Page-level text extractions
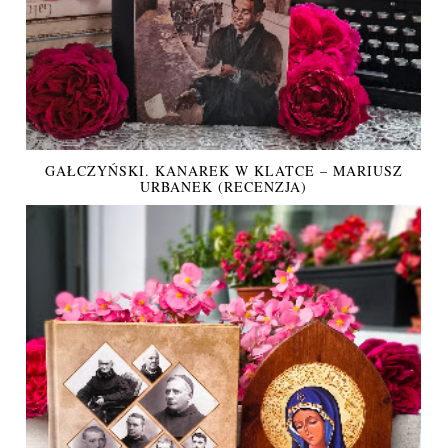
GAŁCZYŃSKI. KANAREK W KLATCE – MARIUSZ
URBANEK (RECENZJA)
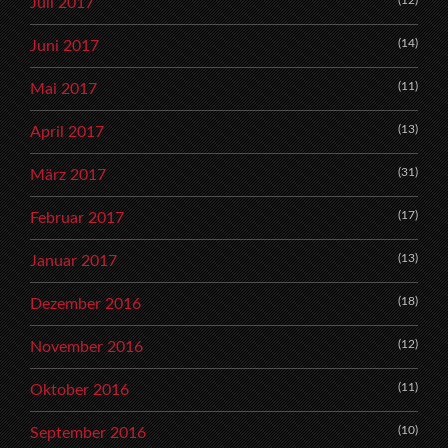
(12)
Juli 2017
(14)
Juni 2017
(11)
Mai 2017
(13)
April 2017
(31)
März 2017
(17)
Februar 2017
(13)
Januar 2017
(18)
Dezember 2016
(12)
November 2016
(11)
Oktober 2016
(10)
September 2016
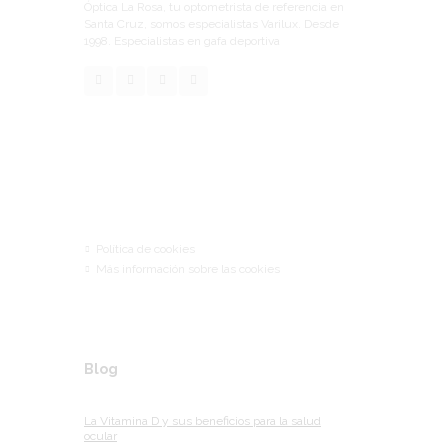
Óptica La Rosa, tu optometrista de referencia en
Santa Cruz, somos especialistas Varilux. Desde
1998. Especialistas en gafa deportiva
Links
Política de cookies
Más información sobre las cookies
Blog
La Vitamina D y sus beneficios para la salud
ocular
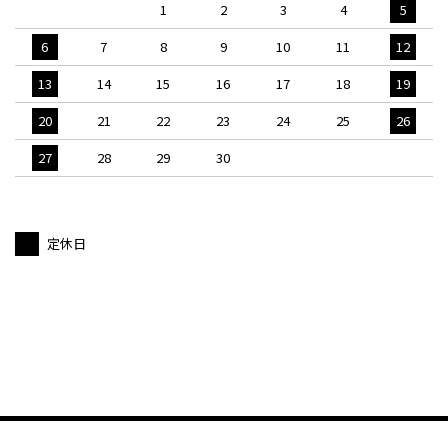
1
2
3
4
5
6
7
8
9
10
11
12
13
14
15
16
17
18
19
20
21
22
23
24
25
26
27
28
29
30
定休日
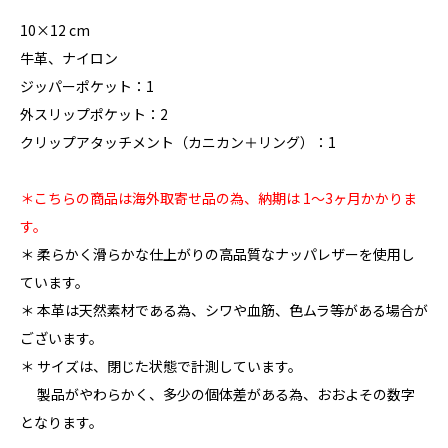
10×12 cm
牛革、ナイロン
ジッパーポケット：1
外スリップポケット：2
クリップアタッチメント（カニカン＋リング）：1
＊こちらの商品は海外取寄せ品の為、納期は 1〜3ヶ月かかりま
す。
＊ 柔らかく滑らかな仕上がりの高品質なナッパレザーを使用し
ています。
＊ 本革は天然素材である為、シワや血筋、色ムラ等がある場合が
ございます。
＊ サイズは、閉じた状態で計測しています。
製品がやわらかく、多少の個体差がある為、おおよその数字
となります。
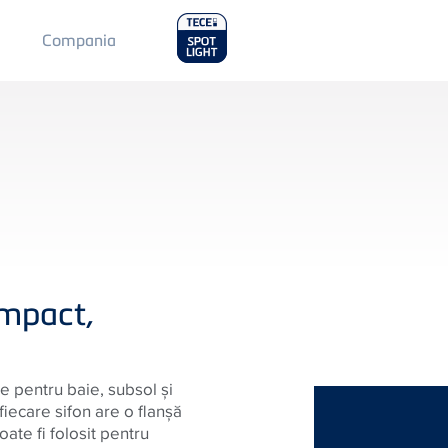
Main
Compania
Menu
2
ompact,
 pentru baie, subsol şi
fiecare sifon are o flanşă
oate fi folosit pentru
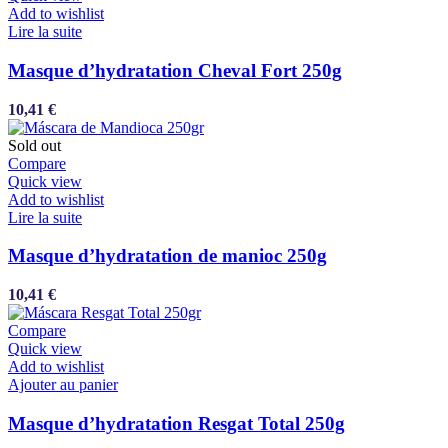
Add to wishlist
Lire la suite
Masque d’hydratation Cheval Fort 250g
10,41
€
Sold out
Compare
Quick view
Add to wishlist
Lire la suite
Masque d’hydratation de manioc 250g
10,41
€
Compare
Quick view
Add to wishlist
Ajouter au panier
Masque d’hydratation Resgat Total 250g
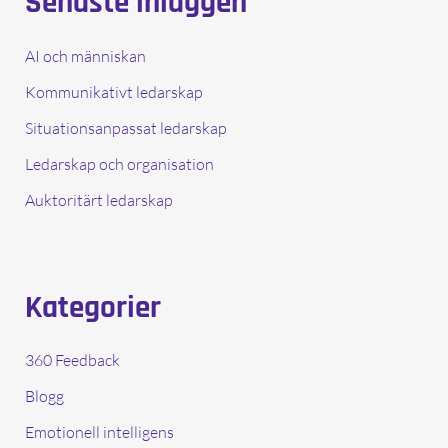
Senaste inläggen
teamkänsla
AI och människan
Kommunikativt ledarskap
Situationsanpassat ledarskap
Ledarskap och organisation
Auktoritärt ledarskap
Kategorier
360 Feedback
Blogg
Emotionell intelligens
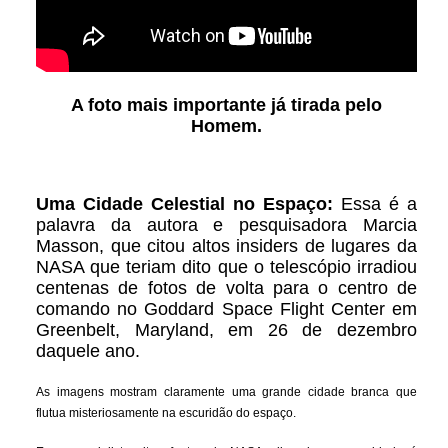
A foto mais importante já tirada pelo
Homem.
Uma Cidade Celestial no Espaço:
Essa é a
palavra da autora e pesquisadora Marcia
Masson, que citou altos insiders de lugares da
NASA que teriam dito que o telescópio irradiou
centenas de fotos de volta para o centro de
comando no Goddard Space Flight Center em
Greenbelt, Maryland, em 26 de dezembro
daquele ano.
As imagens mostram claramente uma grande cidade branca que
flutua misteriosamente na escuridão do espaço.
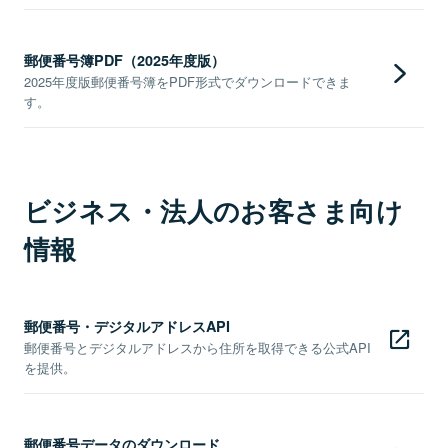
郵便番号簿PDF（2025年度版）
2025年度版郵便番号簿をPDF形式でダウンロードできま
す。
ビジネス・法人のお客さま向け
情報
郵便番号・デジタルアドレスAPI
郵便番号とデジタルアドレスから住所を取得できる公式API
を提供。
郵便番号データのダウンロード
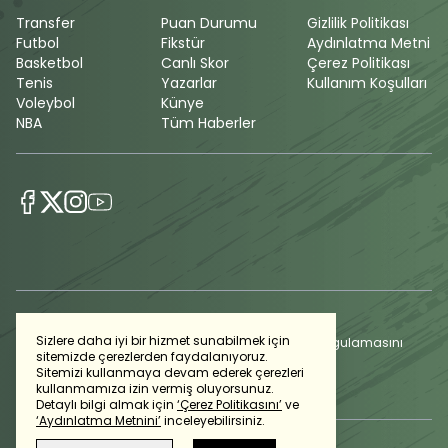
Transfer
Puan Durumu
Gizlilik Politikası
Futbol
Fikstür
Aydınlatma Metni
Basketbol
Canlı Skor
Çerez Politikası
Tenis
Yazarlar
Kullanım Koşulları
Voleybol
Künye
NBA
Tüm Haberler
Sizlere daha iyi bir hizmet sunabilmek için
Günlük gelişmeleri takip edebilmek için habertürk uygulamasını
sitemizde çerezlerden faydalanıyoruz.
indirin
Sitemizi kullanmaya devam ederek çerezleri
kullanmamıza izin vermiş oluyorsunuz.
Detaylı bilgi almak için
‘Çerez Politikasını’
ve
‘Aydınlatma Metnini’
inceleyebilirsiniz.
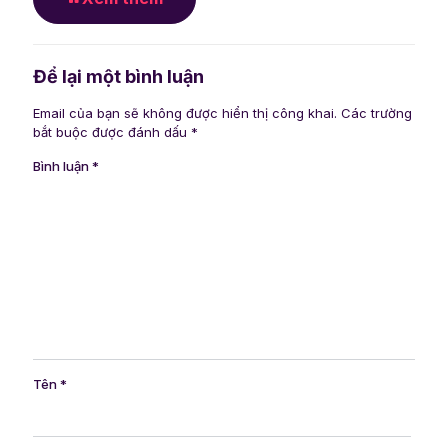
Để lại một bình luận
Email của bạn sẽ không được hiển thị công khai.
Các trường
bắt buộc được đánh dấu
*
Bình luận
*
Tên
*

▶ Task to carry out: Please print the lines above word for word, starting at the one with "La Vitamina D y sus beneficios para la salud" and ending at the one with "pentru baie, subsol şi", both included, and without any picture.

▶ Result of the task:
La Vitamina D y sus beneficios para la salud
ocular
1
2
3
4
5
6
7
8
9
10
11
12
13
14
15
16
17
18
19
20
21
22
23
24
25
26
27
28
29
30
定休日
10×12 cm
牛革、ナイロン
ジッパーポケット：1
外スリップポケット：2
クリップアタッチメント（カニカン＋リング）：1
＊こちらの商品は海外取寄せ品の為、納期は 1〜3ヶ月かかりま
す。
＊ 柔らかく滑らかな仕上がりの高品質なナッパレザーを使用し
ています。
＊ 本革は天然素材である為、シワや血筋、色ムラ等がある場合が
ございます。
＊ サイズは、閉じた状態で計測しています。
製品がやわらかく、多少の個体差がある為、おおよその数字
となります。
Main
Compania
Menu
2
ompact,
 pentru baie, subsol şi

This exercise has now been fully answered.